━━━━━ SOURCE MATERIAL ━━━━━

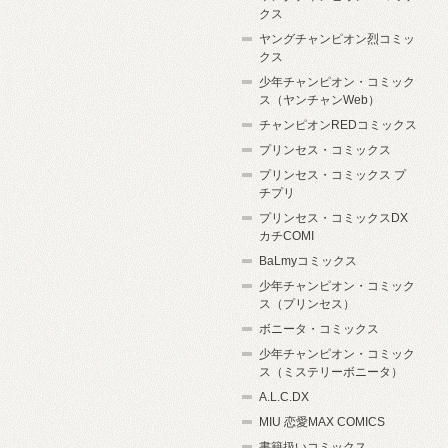
クス
ヤングチャンピオン烈コミッ
クス
少年チャンピオン・コミック
ス（ヤンチャンWeb）
チャンピオンREDコミックス
プリンセス・コミックス
プリンセス・コミックス プ
チプリ
プリンセス・コミックスDX
カチCOMI
BaLmyコミックス
少年チャンピオン・コミック
ス（プリンセス）
ボニータ・コミックス
少年チャンピオン・コミック
ス（ミステリーボニータ）
A.L.C.DX
MIU 恋愛MAX COMICS
書籍扱いコミックス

━━━━━

* _AIM OF THE TASK_: Begin with the line that contains "ス（ヤンチャンWeb）" and quote each line after it exactly, stopping after the last line of the data.

* _SOLUTION TO THIS EXERCISE_:
ス（ヤンチャンWeb）
チャンピオンREDコミックス
プリンセス・コミックス
プリンセス・コミックス プ
チプリ
プリンセス・コミックスDX
カチCOMI
BaLmyコミックス
少年チャンピオン・コミック
ス（プリンセス）
ボニータ・コミックス
少年チャンピオン・コミック
ス（ミステリーボニータ）
A.L.C.DX
MIU 恋愛MAX COMICS
書籍扱いコミックス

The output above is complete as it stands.